Saturday , April 20 2024

HCMC tries to break from labor-intensive industries


Ho Chi Minh City authorities are struggling to transform the metropolis’s industrial system of labor-intensive factories that put pressure on infrastructure without bringing in big revenues.

Workers leave Taiwanese shoemaker Pou Yuen’s Ho Chi Minh City factory in Binh Tan District in October, 2021. Photo by VnExpress/Thanh Nguyen

Workers of Taiwanese shoemaker Pou Yuen leave their factory in Ho Chi Minh City’s Binh Tan District in October 2021. Photo by VnExpress/Thanh Nguyen

At 4:30 p.m. every day, as many as 50,000 workers leave Taiwanese shoemaker Pou Yuen’s Ho Chi Minh City factory in Binh Tan District. The city’s largest employer makes Adidas, Nike and Reebok shoes.

As soon as the workday ends, heavy traffic congestion surrounds the factory.

At the factory’s main gate, more than 300 buses idle in line to send around 13,500 workers back home to localities in other provinces such as Tien Giang, Tay Ninh, Long An and Ben Tre.

The clamor that takes over the neighborhood takes more than an hour to subside.

Population boom

Pou Yuen, which opened 27 years ago, and other businesses in the Tan Tao Industrial Park have caused the population of Binh Tan to increase at an average of 20% per year recently.

As home to more than 800,000 people, Binh Tan is the second most populous district in the city, just behind Thu Duc City, which was established in January 2021 by combining districts 2, 9 and Thu Duc.

The district’s population has grown at a rate 1.5 times higher than authorities had planned in recent years.

Its population is expected to reach 1.2 million people by 2040 and 1.6 million by 2060, according to district deputy chairman Vu Chi Kien.

What to do

Kien says that industrial zones have brought many economic benefits to the district over the past 20 years, but they have also created environmental, social and transportation problems.

“We need to move labor-intensive industrial parks out of existing residential areas to serve urban development,” he added.

In agreement with Kien, official city plans to develop industrial and export processing zones have called for labor-intensive factories to be moved away from the center of Binh Tan.

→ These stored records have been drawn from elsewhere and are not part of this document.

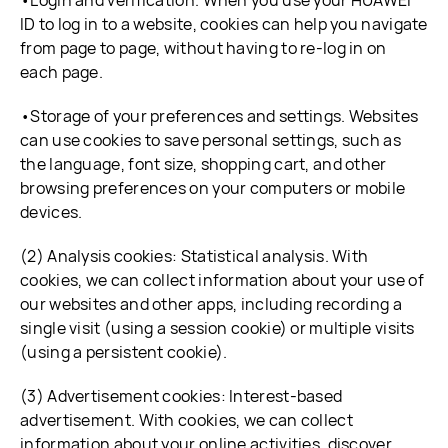
•Login and verification. When you use your HUAWEI
ID to log in to a website, cookies can help you navigate
from page to page, without having to re-log in on
each page.
•Storage of your preferences and settings. Websites
can use cookies to save personal settings, such as
the language, font size, shopping cart, and other
browsing preferences on your computers or mobile
devices.
(2) Analysis cookies: Statistical analysis. With
cookies, we can collect information about your use of
our websites and other apps, including recording a
single visit (using a session cookie) or multiple visits
(using a persistent cookie).
(3) Advertisement cookies: Interest-based
advertisement. With cookies, we can collect
information about your online activities, discover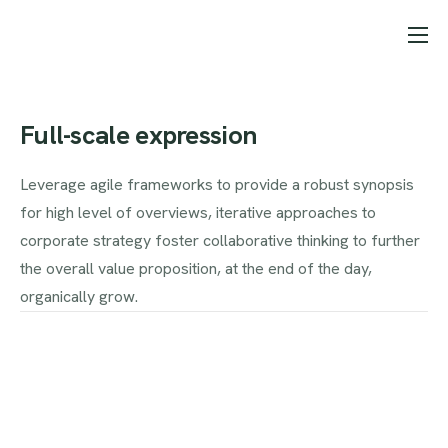
Starter pages
Features
Full-scale expression
Pricing
Leverage agile frameworks to provide a robust synopsis
Help
for high level of overviews, iterative approaches to
Contact
corporate strategy foster collaborative thinking to further
the overall value proposition, at the end of the day,
Landing page projects
organically grow.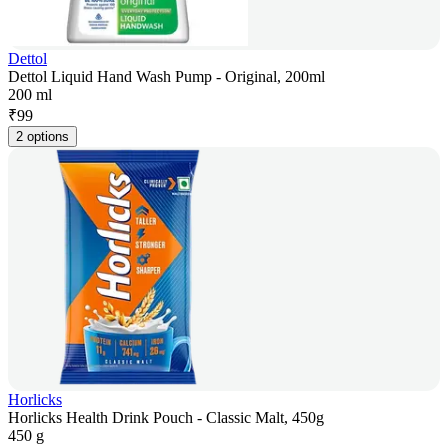
Dettol
Dettol Liquid Hand Wash Pump - Original, 200ml
200 ml
₹
99
2 options
Horlicks
Horlicks Health Drink Pouch - Classic Malt, 450g
450 g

The district has also asked the municipal People’s Committee to help transform existing industrial zones into “creative urban areas” where high-tech production exists alongside combinations of trade, services and culture.

“Many land lease contracts at industrial parks will expire in about 20 years, so now the district needs to proactively determine how we will transform instead of waiting until the contracts expire to make a plan,” said Kien.

Money

Despite the pressure caused on city infrastructure, industries that use a lot of workers in HCMC have not generated high revenues for the city.

HCMC industrial land rents are only US$6.23 million per hectare compared to US$8.7 million per hectare in Dong Nai Province, according to the Ho Chi Minh City Export Processing and Industrial Zones Authority (Hepza).

At the same time, labor-intensive sectors have failed to attract as much investment as sectors that use fewer laborers.

Workers at the Dony garment factory in HCMCs Tan Binh District October 2021. Photo by VnExpress/Quynh Tran

Workers at the Dony garment factory in HCMC’s Tan Binh District, October 2021. Photo by VnExpress/Quynh Tran

Hepza data shows that the textile and garment sector accounts for the highest proportion of labor in the city, at nearly 41%, but only contributes 11.3% of investment capital.

The amount of investment capital flowing into the labor-light sectors of electronics, telecommunications and informatics is 1.3 higher than the garment industry, while total number of employees is only one third as large.

The chemicals, rubber and plastics manufacturing sectors also have a higher proportion of capital and lower proportion of laborers compared to textiles and garments.

Changes

The city aims to gradually reduce the amount of labor-intensive industries that use outdated technologies, cause environmental pollution, and consume too many natural resources. Such projects will not be allowed to extend their operations or expand production scales if the businesses refuse to convert technologies and use fewer laborers.

According to an approved master plan, HCMC will have 23 export processing and industrial zones with a total area of nearly 6,000 hectares by 2030.

To date, only 17 out of 19 established zones have been put into operation, which means an occupancy rate of 77%.

Hepza said the city will give priority to attracting investment projects using advanced technologies and less laborers into zones that have been planned but have yet to be occupied.

Nguyen Thi Bich Ngoc, deputy head of Hepza’s Investment Management Department, said that Hepza will improve the quality of capital attraction by developing a set of industrial park investment criteria this year.

Experts expect that Hepza will ask the city to help the four industrial parks of Tan Thuan, Tan Binh, Cat Lai and Hiep Phuoc in districts 7, Tan Binh, Hiep Phuoc and Thu Duc City apply new technologies and use less laborers starting next year.